A ce propos, pour Rio Bravo, il s’agit dès le début d’une affaire de ‘famille’. Hawks se sert d’une histoire conventionnelle écrite par sa propre fille comme point de départ de son scénario ; il fait appel à des scénaristes ayant déjà travaillé avec lui, Jules Furthman (Seuls les anges ont des ailes) et Charles Brackett (Le grand sommeil). Il retrouve aussi John Wayne avec qui il a connu le succès lors de sa première incursion dans le genre avec La rivière rouge et à qui d’ailleurs il fait porter un ceinturon sur lequel est inscrit ‘Red River’. C’est l’acteur lui-même qui propose la jeune Angie Dickinson au réalisateur… Bref, tout se passe en territoire connu. A l’instar du monstre sacré du western, John Ford, Hawks ne se soucie pas de renouveler le genre mais au contraire, prend ses aises à l’intérieur, utilisant tous les éléments connus et existants ayant émaillé une multitude d’autres westerns, se démarquant ainsi des ‘sur-westerns’ à tendance psychologique, comme Le gaucher de Arthur Penn, qui commencent à se faire de plus en plus nombreux. Point d’intellectualisation ni de profonde psychologie : Hawks est un classique, un bon vivant plus qu’un cérébral, et souhaite rester respectueux de toute la codification d’un genre qu’il a déjà abordé à deux reprises, toujours avec la même réussite. Là où il se démarque de ses confrères, c’est par la nonchalance, la décontraction et la désinvolture qu’il insuffle à un film dans lequel on aurait pu penser y trouver des chevauchées, de l’aventure, des coups de théâtre, du souffle épique et lyrique.

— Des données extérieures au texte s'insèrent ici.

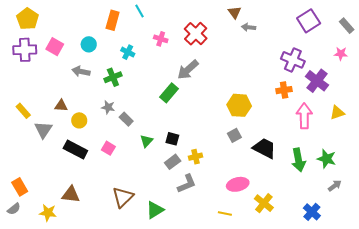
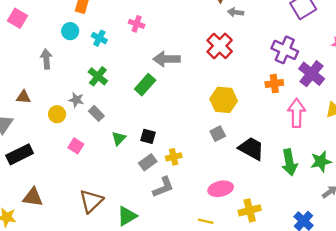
red cross: (196, 34) -> (220, 46), moved
cyan circle: (89, 44) -> (70, 31), moved
pink square: (55, 47) -> (17, 18), moved
gray arrow: (188, 70) -> (167, 59), turned 40
gray arrow: (81, 71) -> (46, 59), turned 72
green cross: (113, 77) -> (98, 76), moved, turned -30
yellow circle: (79, 120) -> (57, 114), moved
black rectangle: (75, 149) -> (20, 154), moved, turned -55
green star: (327, 159) -> (321, 162), turned -30
yellow cross: (264, 203) -> (250, 210), turned 36

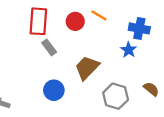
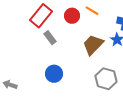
red rectangle: (38, 21) -> (41, 16), turned 35
brown trapezoid: (87, 68) -> (93, 45), moved

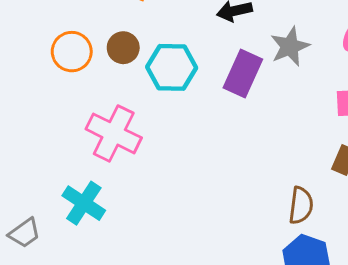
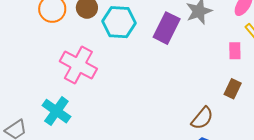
brown semicircle: (301, 205) -> (202, 118), turned 30

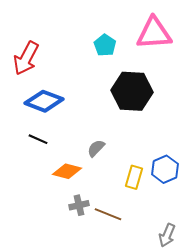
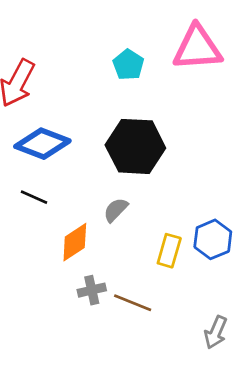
black hexagon: (132, 91) -> (135, 146), moved
orange diamond: (67, 171) -> (75, 242), turned -48

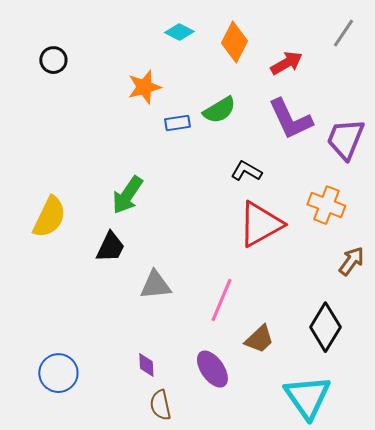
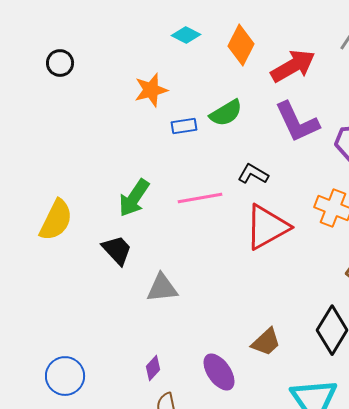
red arrow: (286, 63) -> (293, 66), size x1.4
black trapezoid: (110, 247) -> (117, 250), turned -68
pink line: (221, 300) -> (200, 198), moved, turned 57
purple diamond: (146, 365) -> (153, 368), turned 45

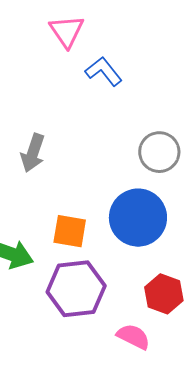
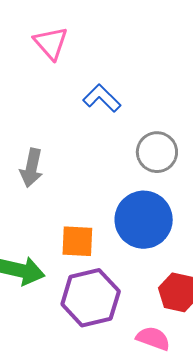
blue L-shape: (104, 71) -> (102, 98), moved

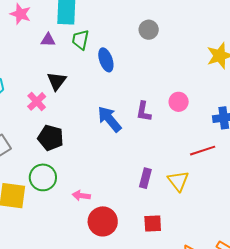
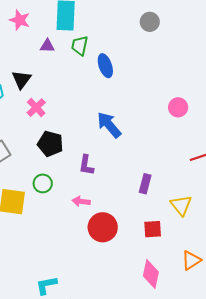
gray circle: (149, 30) -> (150, 22), moved
black triangle: (57, 81) -> (21, 80), moved
purple L-shape: (144, 112) -> (86, 165), moved
green circle: (43, 177) -> (43, 183), size x0.7
yellow triangle: (178, 181) -> (181, 205), moved

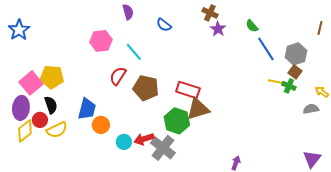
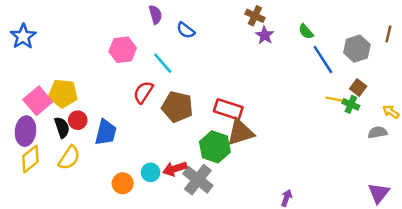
blue semicircle: (164, 25) -> (186, 30), moved
gray hexagon: (296, 54) -> (357, 49), moved
red circle: (40, 120) -> (78, 120), moved
orange circle: (101, 125) -> (123, 183), moved
yellow semicircle: (57, 130) -> (69, 158), turned -30

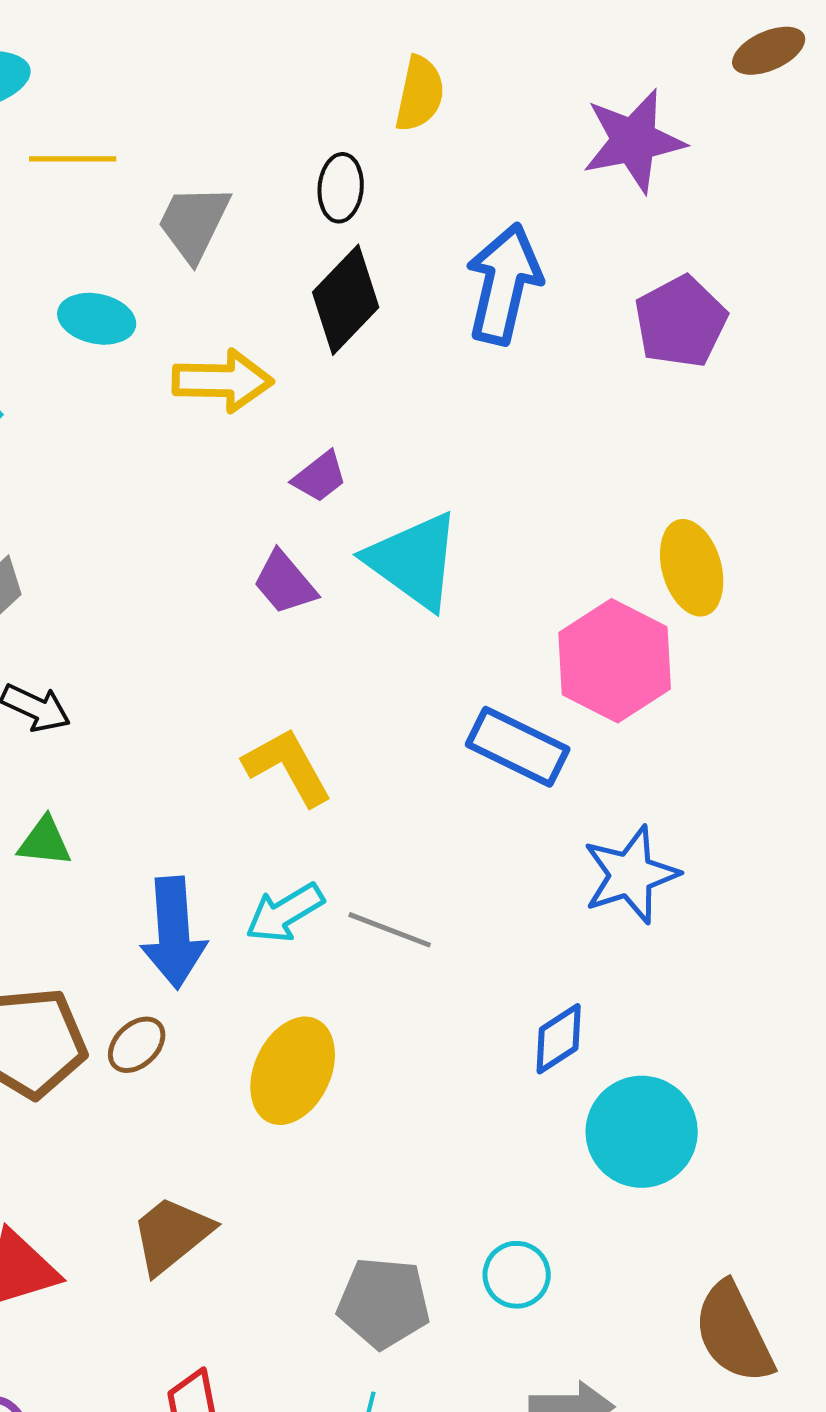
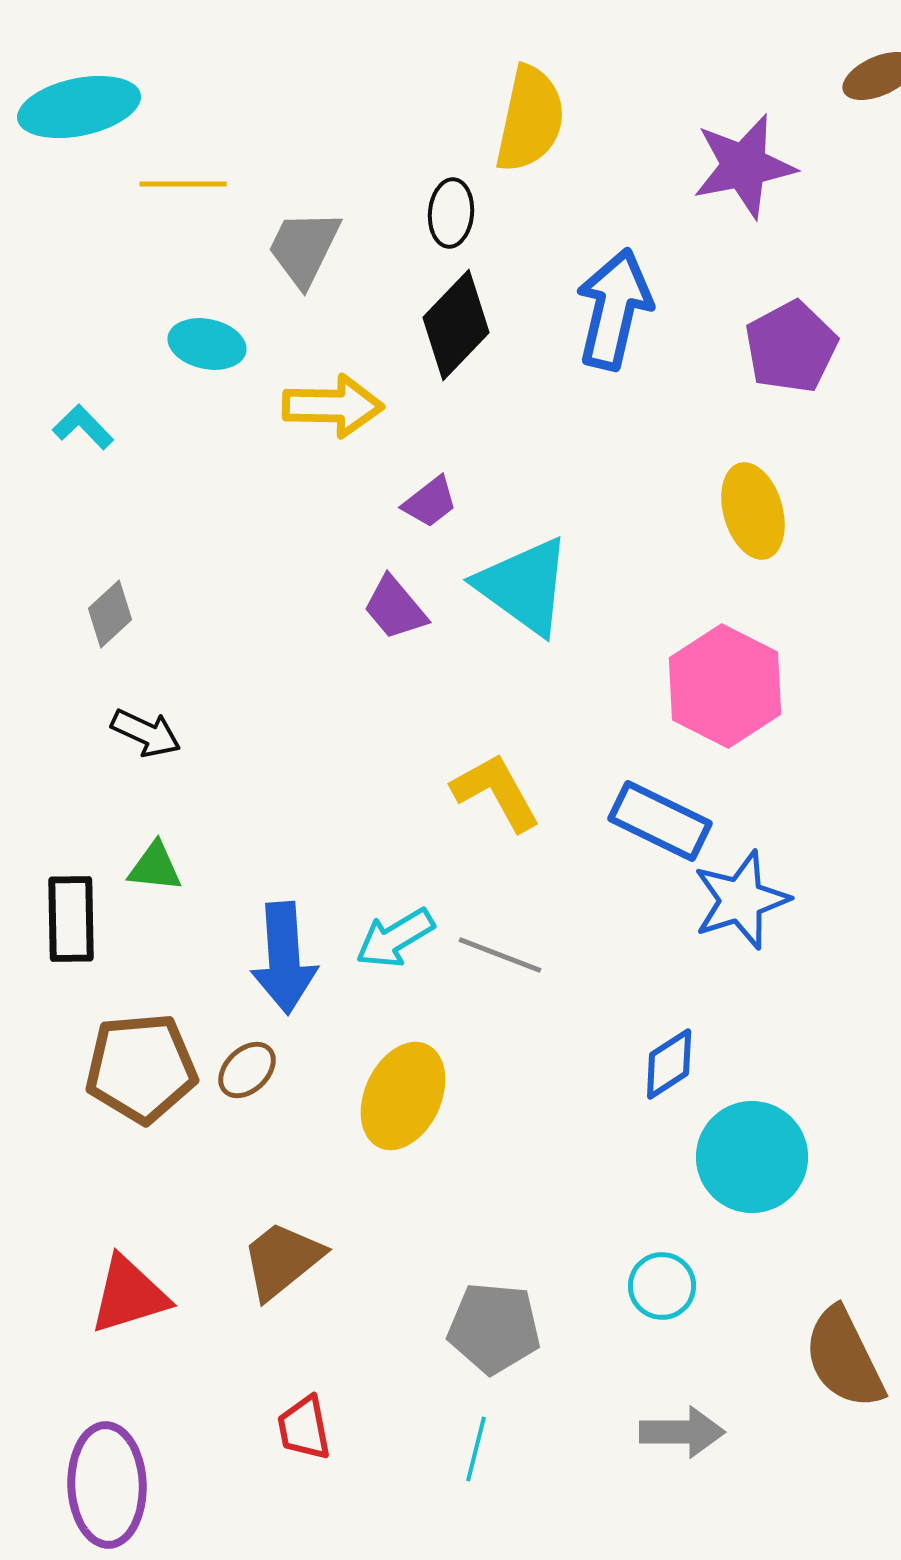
yellow semicircle: (420, 94) -> (530, 119), size x1.4
yellow ellipse: (692, 568) -> (753, 511), moved
blue rectangle: (518, 747) -> (660, 821), moved
yellow L-shape: (288, 767) -> (496, 792), moved
cyan circle: (517, 1275) -> (662, 1286), moved

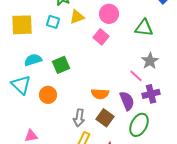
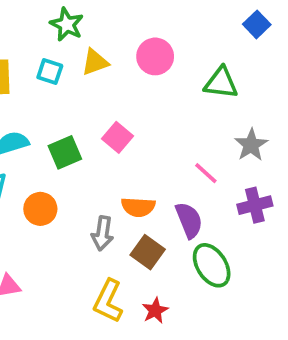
pink square: (101, 37) -> (118, 137), moved
gray star: (150, 61) -> (251, 145), moved
purple cross: (151, 94) -> (255, 205), moved
gray arrow: (79, 118) -> (102, 233), moved
green ellipse: (139, 125) -> (212, 265), turned -60

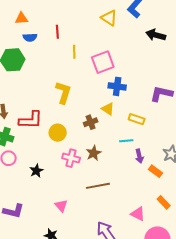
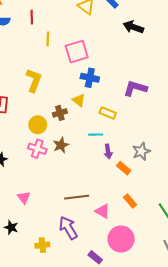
yellow circle: (58, 133) -> (38, 125), moved
brown line: (98, 186) -> (77, 197), moved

Car contrairement à Red River et The big sky, contrairement à ce qu’aurait pu nous laisser croire le générique sur fond de bétail s’avançant au milieu de grands espaces, Hawks réalise cette fois un ‘western de chambre’ confiné dans le temps (3 jours) et dans l’espace (une prison, une rue, un hôtel et le saloon) et dont l’action est de ce fait volontairement figée. L’approche du récit est en fait assez théâtrale, les scénaristes ayant même été (et ce sera leur seul faux pas) jusqu’à faire réciter des apartés aux deux acteurs mexicains qui n’auraient pas dépareillé dans un mauvais vaudeville ; ces deux petits morceaux de scènes sont assez imbuvables mais heureusement il ne s’agit que de deux brèves répliques qui n’ont pas le temps de faire retomber l’euphorie. Nous ne leur en tiendrons pas rigueur car le reste de leur travail est proprement jubilatoire y compris lorsqu’ils écrivent d’autres soliloques théâtraux du même genre où l’on voit Angie Dickinson parler seule, ses pensées étant ainsi jetées en pâture au spectateur. Plus qu’une intrigue sortant de l’ordinaire, le splendide scénario plein d’humour des duettistes Furthman et Brackett se propose surtout d’offrir une attention soutenue aux personnages, à leur évolution individuelle et aux transformations de leur caractère au contact du groupe. Au vu de sa réputation, il faut le dire à nouveau afin d’éviter des désillusions, les personnages de ce film, tout comme l’intrigue (‘les bons contre les méchants’), ne sortent pas forcément de l’ordinaire et n’apportent rien de bien neuf au genre mais sont croqués et écrits avec tellement d’amour que cet état de fait ne porte absolument pas préjudice à l’œuvre. Force est de constater que Hawks transcende les éléments traditionnels pour en faire un western tout à fait personnel, génial et unique.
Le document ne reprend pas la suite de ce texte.